OpenEnergyPlatform / open-MaStR

A collaborative software to download the energy database Marktstammdatenregister (MaStR)
https://open-mastr.readthedocs.io/en/latest/
GNU Affero General Public License v3.0
84 stars 17 forks source link

Create a `Mastr.translate` method #461

Closed FlorianK13 closed 10 months ago

FlorianK13 commented 1 year ago

Description of the issue

We could now implement a translation method for the Mastr database, where all columns are translated to english. Thanks to LLMs like chatgpt we would not need to translate it on our own.

Ideas of solution

  1. Create a list of all distinct column names of all tables.
  2. Pass this list to chatGPT asking for a translation of every item.
  3. Create a dictionary with translations.

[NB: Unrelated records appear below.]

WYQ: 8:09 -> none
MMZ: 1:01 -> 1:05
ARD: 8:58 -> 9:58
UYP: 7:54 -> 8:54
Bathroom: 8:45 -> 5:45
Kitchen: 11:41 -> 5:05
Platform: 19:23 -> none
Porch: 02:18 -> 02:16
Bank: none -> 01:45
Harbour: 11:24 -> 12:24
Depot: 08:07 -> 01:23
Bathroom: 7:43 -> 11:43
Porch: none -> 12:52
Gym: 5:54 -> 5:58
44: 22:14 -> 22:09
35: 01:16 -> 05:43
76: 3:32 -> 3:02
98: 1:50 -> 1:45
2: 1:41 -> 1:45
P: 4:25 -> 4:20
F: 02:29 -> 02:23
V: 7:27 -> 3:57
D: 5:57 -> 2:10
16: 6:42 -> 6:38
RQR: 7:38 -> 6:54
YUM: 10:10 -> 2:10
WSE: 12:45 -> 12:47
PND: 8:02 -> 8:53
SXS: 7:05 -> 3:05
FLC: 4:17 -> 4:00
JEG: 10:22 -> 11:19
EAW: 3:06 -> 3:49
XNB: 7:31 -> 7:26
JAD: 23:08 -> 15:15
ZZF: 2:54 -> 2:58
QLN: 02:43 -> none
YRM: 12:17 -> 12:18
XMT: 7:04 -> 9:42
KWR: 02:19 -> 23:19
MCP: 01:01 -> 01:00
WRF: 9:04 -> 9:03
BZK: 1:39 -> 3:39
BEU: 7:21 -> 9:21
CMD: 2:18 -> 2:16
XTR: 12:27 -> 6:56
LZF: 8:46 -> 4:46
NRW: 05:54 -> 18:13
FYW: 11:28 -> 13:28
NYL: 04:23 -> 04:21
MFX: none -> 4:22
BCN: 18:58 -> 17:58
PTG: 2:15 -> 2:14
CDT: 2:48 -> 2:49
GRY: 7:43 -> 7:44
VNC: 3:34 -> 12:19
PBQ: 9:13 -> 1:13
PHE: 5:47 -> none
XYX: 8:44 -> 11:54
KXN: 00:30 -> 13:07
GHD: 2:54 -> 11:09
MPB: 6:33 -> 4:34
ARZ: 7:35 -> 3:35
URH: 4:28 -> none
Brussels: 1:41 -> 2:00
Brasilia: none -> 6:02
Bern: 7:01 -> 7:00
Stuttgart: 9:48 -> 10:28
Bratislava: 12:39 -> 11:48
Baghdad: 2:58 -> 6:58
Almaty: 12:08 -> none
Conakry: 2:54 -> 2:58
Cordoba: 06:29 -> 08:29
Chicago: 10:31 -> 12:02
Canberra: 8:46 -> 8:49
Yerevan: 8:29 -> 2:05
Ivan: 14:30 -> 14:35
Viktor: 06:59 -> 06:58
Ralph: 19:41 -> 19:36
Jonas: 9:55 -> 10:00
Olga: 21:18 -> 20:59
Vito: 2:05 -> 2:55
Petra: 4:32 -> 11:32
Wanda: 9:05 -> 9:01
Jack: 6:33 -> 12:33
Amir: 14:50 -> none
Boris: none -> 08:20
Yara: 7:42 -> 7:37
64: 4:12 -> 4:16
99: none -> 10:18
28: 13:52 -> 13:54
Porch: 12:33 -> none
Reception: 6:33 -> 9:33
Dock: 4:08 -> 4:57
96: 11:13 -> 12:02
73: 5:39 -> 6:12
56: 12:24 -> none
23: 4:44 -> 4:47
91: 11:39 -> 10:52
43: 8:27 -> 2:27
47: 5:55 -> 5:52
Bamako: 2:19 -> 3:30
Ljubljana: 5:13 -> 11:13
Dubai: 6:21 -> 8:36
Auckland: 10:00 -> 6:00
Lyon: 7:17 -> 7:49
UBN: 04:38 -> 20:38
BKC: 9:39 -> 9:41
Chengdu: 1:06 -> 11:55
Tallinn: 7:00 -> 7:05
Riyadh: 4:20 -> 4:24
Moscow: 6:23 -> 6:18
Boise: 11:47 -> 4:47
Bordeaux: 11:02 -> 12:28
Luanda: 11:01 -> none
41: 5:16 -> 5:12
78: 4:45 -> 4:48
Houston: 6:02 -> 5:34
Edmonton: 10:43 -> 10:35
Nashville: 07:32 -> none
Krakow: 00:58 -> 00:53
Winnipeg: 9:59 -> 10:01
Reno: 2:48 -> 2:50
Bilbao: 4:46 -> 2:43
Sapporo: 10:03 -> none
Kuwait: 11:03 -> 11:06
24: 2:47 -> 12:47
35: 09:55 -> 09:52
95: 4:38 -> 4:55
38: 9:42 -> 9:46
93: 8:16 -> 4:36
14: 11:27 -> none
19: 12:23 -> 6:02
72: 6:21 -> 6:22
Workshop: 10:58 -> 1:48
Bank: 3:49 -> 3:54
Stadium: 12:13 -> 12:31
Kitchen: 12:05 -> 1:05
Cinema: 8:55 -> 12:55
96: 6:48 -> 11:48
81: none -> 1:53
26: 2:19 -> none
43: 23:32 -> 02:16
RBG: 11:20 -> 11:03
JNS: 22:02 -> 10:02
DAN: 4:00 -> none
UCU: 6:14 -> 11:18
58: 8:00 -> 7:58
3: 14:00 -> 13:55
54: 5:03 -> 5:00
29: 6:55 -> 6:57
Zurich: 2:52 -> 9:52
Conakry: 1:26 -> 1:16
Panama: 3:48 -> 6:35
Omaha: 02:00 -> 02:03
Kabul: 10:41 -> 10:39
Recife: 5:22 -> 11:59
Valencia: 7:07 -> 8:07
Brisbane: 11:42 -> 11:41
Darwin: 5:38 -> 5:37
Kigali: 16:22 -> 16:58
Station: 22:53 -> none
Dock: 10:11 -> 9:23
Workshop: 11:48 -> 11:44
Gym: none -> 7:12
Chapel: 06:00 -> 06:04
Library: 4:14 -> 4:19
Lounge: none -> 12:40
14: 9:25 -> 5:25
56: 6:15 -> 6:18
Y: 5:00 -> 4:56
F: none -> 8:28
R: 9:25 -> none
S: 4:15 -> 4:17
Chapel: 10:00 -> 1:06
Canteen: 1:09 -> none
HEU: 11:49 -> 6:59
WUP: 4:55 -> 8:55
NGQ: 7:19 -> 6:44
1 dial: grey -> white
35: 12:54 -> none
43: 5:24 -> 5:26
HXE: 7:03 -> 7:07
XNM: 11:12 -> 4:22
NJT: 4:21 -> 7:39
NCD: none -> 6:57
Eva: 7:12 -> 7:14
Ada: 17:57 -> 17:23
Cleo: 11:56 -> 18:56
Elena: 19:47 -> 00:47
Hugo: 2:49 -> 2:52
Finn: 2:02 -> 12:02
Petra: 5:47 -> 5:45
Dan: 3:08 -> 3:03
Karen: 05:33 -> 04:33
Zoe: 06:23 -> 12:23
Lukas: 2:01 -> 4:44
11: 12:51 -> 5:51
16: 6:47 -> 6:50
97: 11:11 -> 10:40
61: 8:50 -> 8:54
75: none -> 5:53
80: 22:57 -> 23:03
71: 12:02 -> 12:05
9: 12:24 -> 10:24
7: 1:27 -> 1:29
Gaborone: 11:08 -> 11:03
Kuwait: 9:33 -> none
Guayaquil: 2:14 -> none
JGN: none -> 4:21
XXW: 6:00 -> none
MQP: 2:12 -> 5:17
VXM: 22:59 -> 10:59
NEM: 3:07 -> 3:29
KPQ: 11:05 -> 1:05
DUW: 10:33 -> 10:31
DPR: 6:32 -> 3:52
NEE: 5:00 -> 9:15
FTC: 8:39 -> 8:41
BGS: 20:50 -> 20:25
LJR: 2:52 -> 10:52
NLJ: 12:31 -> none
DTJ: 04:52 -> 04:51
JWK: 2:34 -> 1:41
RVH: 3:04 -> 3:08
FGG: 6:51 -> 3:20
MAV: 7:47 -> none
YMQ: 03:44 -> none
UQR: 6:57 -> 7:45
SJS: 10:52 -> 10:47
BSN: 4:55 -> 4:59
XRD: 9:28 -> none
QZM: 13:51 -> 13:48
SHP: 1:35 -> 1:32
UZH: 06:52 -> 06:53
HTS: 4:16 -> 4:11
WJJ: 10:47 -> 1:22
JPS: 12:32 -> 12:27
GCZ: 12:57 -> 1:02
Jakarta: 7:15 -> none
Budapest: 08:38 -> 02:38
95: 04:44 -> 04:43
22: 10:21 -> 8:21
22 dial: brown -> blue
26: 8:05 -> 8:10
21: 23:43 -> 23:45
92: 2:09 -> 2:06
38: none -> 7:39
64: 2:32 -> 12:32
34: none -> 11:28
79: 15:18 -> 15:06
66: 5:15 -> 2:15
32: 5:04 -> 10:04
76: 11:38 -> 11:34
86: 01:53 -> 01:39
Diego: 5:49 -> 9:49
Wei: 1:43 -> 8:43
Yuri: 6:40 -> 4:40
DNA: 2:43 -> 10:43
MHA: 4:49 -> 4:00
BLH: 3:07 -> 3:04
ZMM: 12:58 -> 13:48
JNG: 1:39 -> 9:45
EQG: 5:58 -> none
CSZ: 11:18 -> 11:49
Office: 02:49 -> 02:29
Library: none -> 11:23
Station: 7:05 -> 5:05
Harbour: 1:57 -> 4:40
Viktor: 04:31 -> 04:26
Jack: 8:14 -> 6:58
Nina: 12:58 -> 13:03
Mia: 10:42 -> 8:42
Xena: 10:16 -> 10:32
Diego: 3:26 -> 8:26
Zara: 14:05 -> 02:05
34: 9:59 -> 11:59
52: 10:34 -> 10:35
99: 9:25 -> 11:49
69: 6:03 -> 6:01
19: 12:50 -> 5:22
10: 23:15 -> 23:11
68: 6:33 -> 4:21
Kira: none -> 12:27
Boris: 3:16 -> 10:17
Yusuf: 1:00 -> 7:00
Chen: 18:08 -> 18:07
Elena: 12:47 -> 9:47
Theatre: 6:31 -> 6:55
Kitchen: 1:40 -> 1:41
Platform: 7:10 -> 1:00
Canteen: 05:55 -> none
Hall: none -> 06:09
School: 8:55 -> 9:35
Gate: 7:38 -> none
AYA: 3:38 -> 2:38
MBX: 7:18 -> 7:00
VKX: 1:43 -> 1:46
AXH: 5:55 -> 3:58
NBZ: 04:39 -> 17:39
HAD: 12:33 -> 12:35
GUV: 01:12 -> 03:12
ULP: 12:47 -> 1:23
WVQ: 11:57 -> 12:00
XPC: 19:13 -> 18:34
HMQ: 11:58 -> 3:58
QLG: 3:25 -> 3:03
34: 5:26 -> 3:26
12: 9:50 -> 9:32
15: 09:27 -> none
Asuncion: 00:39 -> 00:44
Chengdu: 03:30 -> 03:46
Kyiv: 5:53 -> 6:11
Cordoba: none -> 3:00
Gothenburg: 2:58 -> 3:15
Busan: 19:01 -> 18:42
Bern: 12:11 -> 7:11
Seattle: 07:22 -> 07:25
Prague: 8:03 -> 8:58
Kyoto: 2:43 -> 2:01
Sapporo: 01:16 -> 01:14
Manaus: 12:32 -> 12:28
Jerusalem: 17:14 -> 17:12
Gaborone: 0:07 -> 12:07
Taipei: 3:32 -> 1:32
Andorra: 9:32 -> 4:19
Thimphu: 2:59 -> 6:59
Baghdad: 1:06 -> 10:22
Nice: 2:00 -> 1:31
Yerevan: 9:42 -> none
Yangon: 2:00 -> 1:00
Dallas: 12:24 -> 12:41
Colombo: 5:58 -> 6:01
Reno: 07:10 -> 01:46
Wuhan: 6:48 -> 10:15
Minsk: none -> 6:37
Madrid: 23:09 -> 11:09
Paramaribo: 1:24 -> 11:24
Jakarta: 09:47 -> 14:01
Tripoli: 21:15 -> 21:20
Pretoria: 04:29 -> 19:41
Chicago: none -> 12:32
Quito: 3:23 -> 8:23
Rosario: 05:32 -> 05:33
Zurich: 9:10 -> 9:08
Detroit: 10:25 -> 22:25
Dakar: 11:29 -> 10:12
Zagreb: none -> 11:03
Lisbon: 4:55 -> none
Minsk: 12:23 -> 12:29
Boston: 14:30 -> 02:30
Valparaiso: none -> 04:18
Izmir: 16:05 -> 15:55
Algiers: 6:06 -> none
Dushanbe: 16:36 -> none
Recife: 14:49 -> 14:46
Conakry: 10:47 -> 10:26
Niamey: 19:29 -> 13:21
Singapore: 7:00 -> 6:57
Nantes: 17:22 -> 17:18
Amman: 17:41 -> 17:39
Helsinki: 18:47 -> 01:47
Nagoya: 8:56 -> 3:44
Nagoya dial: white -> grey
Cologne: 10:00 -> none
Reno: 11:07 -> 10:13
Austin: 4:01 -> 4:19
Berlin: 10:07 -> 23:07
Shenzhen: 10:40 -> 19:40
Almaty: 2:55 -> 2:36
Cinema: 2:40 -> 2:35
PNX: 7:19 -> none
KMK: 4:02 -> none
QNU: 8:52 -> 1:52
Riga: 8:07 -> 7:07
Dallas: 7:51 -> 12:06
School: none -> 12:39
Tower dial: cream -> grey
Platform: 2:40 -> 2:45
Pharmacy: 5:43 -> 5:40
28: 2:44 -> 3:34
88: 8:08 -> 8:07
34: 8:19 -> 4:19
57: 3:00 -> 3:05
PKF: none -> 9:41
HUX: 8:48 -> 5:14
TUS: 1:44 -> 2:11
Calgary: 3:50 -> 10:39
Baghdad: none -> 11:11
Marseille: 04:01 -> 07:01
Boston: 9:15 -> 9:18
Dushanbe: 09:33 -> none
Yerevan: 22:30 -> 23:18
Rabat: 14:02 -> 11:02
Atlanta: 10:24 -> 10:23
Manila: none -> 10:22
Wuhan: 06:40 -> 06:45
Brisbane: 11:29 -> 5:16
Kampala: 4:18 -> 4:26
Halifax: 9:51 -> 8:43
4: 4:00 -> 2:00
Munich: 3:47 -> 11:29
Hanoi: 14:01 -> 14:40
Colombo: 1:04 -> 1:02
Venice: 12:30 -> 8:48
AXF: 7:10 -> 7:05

If new columns are added and not available in the dict, they shall not be translated.

Workflow checklist

FlorianK13 commented 1 year ago

I think this could be solved as follows:

  1. Get a list of all column names from all tables, either by connecting to an existing database or by using the orm.py file and according sqlalchemy methods.
  2. Transfer this list to a set.
  3. Go to your favourite LLM and create a translation dictionary from this set of column names.
  4. Implement a Mastr.translate method that takes the downloaded database, iterates over all tables and all columns and translates them. The database should then be renamed to open_mastr_translated.db so that the open_mastr module will not try to work with it again when writing new data to this database.